Thermal degradation mechanisms of silicone elastomer

Polydimethylsiloxane (PDMS) is the most extensively used polymer among silicones. It finds application in an unlimited number of fields, including use in high temperature environments. PDMS meets these demanding requirements, due to its excellent thermal stability. The thermal degradation of linear PDMS occurs by a molecular mechanism or a radical mechanism depending on the temperature and the heating rate.[1,2] Nevertheless, the thermal degradation of cross-linked PDMS networks has not been thoroughly investigated yet.

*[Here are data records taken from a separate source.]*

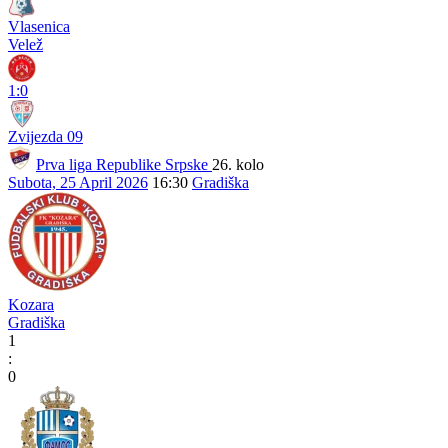
Vlasenica
Velež
1:0
Zvijezda 09
Prva liga Republike Srpske
26. kolo
Subota, 25 April 2026
16:30
Gradiška
Kozara
Gradiška
1
:
0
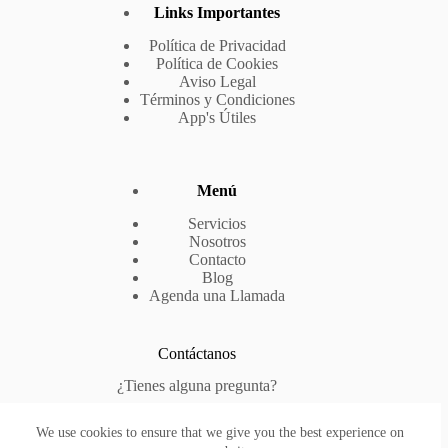
Links Importantes
Política de Privacidad
Política de Cookies
Aviso Legal
Términos y Condiciones
App's Útiles
Menú
Servicios
Nosotros
Contacto
Blog
Agenda una Llamada
Contáctanos
¿Tienes alguna pregunta?
Phone: (+34) 611 723 195
We use cookies to ensure that we give you the best experience on
E-mail:
ricardo@digitalflow.es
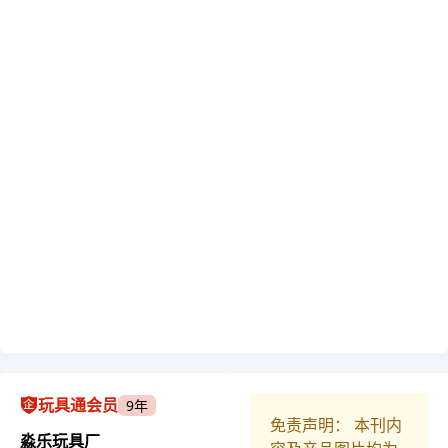
玩具通会员
9年
免责声明： 本刊内
淼乐玩具厂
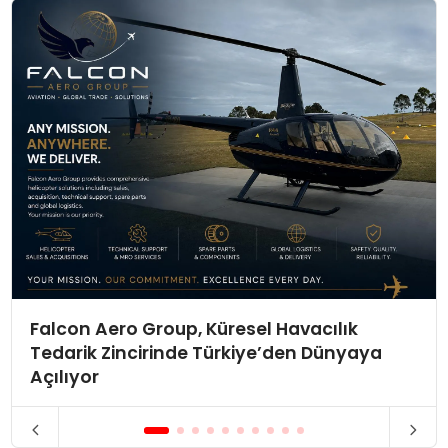
Falcon Aero Group, Küresel Havacılık
Tedarik Zincirinde Türkiye’den Dünyaya
Açılıyor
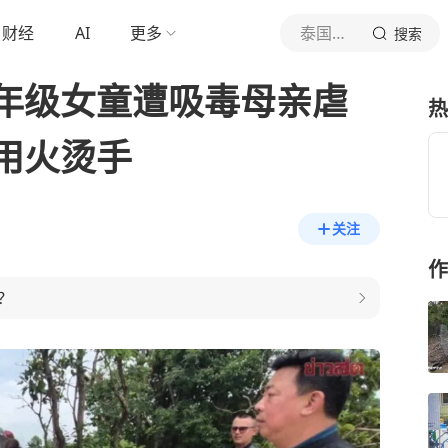
财经
AI
更多
泰国中文社
搜索
年级女童遭吸毒母亲虐
热
用火烫手
关注
作
？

In this work, the thermal degradation mechanisms and thermal degradation products of silicone elastomers are studied. Thermogravimetric analysis (TGA) performed in inert atmosphere was carried out on PDMS networks synthesized with different stoichiometric ratios (r). Extraction of the samples was exploited to remove unreacted chains, with the aim of determining to which extent the degradation is influenced by the sol fraction and the amount of dangling chains present in the network (Figure 1).

Furthermore, long-term isothermal TGA measurements were performed to recover the degradation products of the thermally treated elastomers. Soluble degradation products were analysed by size exclusion chromatography (SEC), while TGA coupled with FTIR was used to detect the released volatile degradation products.